** Opening DATA FOR ANALYSIS block **

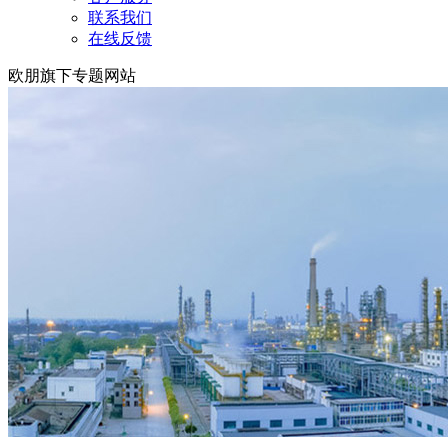
联系我们
在线反馈
欧朋旗下专题网站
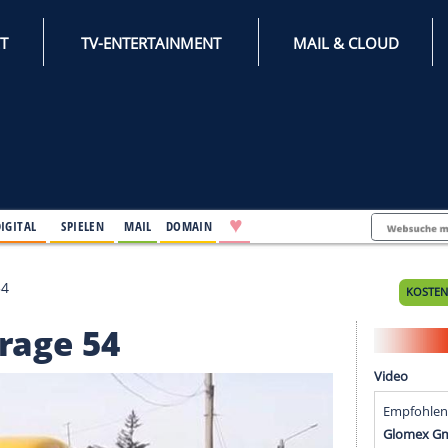
INTERNET
TV-ENTERTAINMENT
♥
IFESTYLE
DIGITAL
SPIELEN
MAIL
DOMAIN
von Garage 54
on Garage 54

** Closing DATA FOR ANALYSIS block **

Your reply should restate every entry exactly, with the pictures left out.

联系我们
在线反馈
欧朋旗下专题网站
INTERNET
TV-ENTERTAINMENT
♥
IFESTYLE
DIGITAL
SPIELEN
MAIL
DOMAIN
von Garage 54
on Garage 54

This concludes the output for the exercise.